The epicentre was about 380 kilometres north-east of Tokyo but the city, along with the towns and cities along Japan’s 2100-kilometre-long-coastline, suffered major shocks which included about 50 aftershocks with magnitudes as high as 6.0. Warning was issued all over the Pacific region and minor tsunamis were also reported in Hawaii but it was only Japan that got hit hard.
Police estimated the death toll at 300 to 400 in the coastal city of Sendai, the city in Miyagi prefecture, closest to the epicenter; Tokyo reports 60. More than 350 were reported missing while 550 were found injured, but these are only the people who have been discovered, there are many yet to be accounted for.
“The earthquake has caused major damage in broad areas in northern Japan,” Prime Minister Naoto Kan said at a news conference.
Pictures of the catastrophe show a water-flooded inland, whirlpools with ships caught in their midst, fires blazing skywards and debris and cars bobbing up and down as they are washed away by the water. Highways buckled, electricity and phone lines snapped, railways halted and airports shut down. The Tsunami first rode the ships and the vessels inland, causing various crashes with the buildings and the highways and then drove them back out to the sea. Coast guards are busy finding dock workers and passengers washed aboard from such vessels.

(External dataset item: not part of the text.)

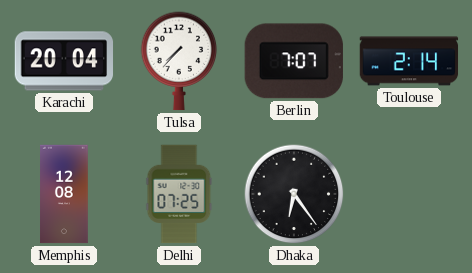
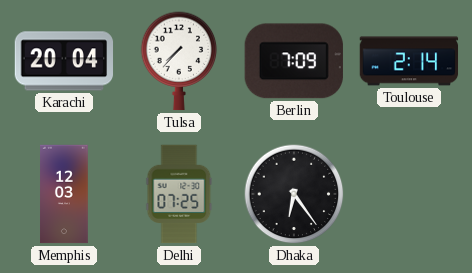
Berlin: 7:07 -> 7:09
Memphis: 12:08 -> 12:03
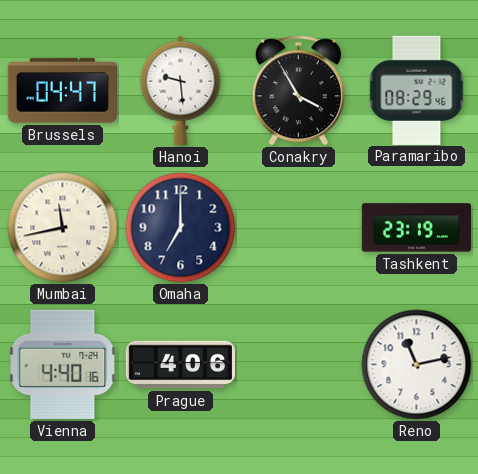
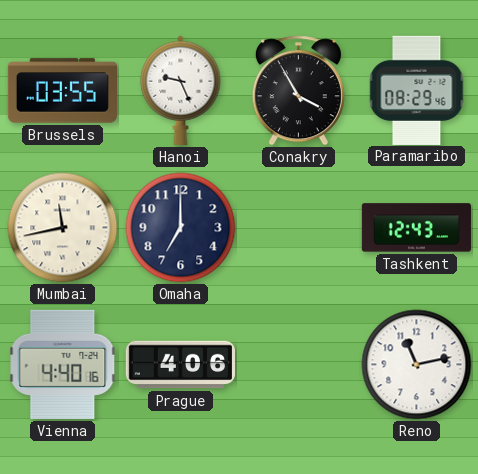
Brussels: 04:47 -> 03:55
Hanoi: 9:29 -> 9:26
Tashkent: 23:19 -> 12:43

The region also found itself dotted with fires, probably due to burst gas pipes; a large fire erupted at the Cosmo oil refinery in the city of Ichihara and burned uncontrollably with 100-foot flames whipping into the sky. With the streets flooded, help is proving to be a difficult task for the authorities. The Defence Ministry has sent troops to the worst-hit regions and several helicopters have been employed to reach out the needy.
Also posing as a huge threat is the damage to the various nuclear plants, though no radioactive leaks have been reported. People nearby such plants were made to evacuate nonetheless, like in the city of Onahama where the reactor’s core remained hot even after shut down.
Jefferies International Ltd., a global investment banking group, has estimated the overall losses incurred due to this natural disaster to be about $10 billion. The value of yen has already dipped on the global scene.
The biggest earthquake to hit Japan since record-keeping started in the 1800s, this one has shaken the core of the country and full recovery seems a far thought. But Japan has pulled miracles before in history, especially after the Hiroshima-Nagasaki tragedy; it can surely ride this one out too.